Posted on June 13, 2018

By Brian Nearing, TimesUnion.com

Efforts to dredge PCBs and other industrial chemicals from the Hudson River near a former Rensselaer dye factory under a $41 million cleanup project are expected to start this month.

Expected to take three years, work at the former BASF facility on Riverside Avenue calls for removal of about 38,700 cubic yards of river bottom — roughly equivalent to about 3,800 dump truck loads—that are tainted with PCBs and other chemicals, according to the state Department of Environmental Conservation.

Starting sometime this fall, there will be floating cranes digging sediment from the river and depositing it into barges, according to DEC spokeman Sean Mahar. The waste will then be shipped to a hazardous waste disposal site.

The project is being paid for by BASF Corp., which operated the factory before it was knocked down in 2010 after 117 years in business, according to DEC. The factory had discharge pipes that emptied into the river.

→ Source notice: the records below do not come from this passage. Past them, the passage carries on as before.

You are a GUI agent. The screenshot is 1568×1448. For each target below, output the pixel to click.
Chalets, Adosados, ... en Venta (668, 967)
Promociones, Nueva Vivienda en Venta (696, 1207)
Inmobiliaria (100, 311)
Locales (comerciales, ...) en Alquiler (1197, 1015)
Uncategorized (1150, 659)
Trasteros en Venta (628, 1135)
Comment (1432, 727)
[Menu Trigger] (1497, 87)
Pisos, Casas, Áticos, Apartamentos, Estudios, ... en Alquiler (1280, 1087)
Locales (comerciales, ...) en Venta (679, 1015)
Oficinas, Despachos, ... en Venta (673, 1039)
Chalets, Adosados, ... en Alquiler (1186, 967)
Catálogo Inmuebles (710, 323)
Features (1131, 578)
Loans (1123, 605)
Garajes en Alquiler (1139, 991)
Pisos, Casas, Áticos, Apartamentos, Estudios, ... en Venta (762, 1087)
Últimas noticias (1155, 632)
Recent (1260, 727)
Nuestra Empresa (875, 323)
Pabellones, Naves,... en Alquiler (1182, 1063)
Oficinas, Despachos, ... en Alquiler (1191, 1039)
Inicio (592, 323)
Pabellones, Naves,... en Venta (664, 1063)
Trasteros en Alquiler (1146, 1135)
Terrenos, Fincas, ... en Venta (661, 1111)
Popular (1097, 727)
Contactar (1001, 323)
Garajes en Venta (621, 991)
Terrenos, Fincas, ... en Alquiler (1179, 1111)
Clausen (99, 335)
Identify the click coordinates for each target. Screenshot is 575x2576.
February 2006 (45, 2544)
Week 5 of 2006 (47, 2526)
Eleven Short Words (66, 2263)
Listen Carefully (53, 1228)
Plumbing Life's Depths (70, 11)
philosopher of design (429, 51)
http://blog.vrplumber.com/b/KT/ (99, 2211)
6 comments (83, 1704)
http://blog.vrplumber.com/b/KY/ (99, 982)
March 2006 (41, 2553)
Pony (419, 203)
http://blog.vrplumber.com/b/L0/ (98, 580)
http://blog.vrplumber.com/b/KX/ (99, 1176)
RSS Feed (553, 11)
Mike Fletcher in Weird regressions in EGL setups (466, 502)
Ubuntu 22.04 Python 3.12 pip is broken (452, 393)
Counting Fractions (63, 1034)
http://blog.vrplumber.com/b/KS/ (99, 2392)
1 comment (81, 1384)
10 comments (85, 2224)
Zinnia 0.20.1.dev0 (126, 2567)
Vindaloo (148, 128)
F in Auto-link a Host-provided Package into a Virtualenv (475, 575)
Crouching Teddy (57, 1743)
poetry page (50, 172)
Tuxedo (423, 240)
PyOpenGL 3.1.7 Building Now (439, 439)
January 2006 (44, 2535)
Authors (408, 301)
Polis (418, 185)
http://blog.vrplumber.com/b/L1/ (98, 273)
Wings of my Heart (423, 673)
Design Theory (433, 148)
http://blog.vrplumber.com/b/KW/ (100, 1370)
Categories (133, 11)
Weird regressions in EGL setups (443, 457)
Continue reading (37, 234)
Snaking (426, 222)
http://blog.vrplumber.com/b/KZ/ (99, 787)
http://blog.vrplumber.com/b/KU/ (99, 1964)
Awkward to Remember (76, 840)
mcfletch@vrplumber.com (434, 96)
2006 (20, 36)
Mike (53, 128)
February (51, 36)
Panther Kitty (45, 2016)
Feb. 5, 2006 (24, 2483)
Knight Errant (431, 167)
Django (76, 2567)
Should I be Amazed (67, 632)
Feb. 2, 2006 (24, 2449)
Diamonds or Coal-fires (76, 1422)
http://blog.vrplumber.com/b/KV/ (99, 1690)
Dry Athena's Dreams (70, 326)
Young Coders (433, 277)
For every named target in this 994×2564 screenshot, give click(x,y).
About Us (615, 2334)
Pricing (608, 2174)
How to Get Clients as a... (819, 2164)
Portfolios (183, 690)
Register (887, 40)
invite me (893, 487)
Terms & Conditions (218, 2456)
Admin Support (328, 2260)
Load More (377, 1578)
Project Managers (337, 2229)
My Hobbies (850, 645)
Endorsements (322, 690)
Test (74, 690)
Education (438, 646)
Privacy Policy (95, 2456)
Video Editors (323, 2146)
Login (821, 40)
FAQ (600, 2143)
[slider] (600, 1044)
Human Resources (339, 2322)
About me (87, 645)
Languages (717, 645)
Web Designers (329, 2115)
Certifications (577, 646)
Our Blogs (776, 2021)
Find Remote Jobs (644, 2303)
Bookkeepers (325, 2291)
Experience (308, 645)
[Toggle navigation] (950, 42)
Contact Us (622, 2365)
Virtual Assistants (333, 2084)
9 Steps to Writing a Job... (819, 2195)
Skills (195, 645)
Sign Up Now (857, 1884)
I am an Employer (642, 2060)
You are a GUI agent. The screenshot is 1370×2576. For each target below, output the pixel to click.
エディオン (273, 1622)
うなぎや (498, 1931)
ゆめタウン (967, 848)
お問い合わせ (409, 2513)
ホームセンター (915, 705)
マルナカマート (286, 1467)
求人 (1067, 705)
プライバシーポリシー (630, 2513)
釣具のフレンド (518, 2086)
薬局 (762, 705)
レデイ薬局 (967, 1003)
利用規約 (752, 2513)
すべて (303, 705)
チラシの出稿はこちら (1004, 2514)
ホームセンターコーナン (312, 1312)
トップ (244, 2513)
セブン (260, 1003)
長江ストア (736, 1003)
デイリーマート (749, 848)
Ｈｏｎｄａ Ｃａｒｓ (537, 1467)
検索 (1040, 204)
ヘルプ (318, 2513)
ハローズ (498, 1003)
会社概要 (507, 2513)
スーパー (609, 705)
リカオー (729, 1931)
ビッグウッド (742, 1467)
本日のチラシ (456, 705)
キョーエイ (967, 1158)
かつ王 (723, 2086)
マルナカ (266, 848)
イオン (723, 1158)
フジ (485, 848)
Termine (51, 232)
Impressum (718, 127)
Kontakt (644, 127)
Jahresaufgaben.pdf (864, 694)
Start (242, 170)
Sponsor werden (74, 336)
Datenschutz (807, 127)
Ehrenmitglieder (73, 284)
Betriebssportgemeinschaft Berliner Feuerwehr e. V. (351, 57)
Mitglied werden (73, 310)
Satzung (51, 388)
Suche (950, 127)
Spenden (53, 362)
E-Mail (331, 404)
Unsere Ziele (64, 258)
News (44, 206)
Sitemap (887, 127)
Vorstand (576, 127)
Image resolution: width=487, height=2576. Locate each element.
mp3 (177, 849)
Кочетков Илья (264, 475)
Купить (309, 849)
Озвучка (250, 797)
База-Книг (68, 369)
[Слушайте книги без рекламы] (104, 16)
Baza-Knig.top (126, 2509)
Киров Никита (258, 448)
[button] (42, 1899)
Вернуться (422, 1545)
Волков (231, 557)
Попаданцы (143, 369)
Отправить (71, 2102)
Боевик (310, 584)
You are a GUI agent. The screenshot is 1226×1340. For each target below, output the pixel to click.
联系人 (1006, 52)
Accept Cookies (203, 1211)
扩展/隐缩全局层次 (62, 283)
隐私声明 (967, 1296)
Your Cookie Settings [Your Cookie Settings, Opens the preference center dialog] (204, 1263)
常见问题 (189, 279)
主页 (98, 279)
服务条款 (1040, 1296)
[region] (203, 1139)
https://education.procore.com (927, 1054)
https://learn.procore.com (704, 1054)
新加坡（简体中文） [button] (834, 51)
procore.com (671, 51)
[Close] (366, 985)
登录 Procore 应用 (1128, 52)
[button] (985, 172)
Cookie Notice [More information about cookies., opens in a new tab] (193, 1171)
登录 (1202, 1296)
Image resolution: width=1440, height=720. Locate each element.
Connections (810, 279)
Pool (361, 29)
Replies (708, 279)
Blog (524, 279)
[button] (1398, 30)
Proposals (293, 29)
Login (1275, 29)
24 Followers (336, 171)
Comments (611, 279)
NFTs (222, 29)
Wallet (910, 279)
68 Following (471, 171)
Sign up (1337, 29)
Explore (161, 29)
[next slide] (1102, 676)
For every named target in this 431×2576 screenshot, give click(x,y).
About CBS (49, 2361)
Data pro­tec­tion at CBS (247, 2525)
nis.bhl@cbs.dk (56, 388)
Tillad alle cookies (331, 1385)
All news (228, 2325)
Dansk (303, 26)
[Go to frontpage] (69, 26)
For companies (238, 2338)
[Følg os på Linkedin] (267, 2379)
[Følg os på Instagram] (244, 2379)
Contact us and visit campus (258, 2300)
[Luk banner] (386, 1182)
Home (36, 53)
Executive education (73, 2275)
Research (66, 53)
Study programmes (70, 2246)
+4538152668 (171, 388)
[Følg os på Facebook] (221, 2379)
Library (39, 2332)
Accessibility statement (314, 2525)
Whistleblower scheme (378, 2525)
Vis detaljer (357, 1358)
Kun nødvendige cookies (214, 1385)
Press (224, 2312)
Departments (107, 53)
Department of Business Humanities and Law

BASF will begin the project this month by installing more than 500 feet of new steel bulkhead to toughen a seawall along the river. Later this summer, dredging will begin and is expected to cover about five acres along the riverfront at the Port of Rensselaer.

Another seven acres of lesser-polluted river bottom will be monitored by BASF and DEC to see if chemicals are spreading.

PCBs found in that part of the river did not come from BASF, which did not use the chemical during its production, but other hazardous compounds now on the bottom did. PCB levels in that part of the river reached up to 270 parts per million. The safety standard is 1 ppm.

DEC wants dredging in the river to also remove volatile organics, and toxic heavy metals like lead, cadmium, copper, mercury, zinc and arsenic that got into the river from several production sewer and storm water discharge pipes.

BASF signed an agreement with DEC in 2010 to clean up the 75-acre plant and a 35-acre site to the south. BASF tests of the site found no evidence that pollution was migrating through soil or groundwater to surrounding properties.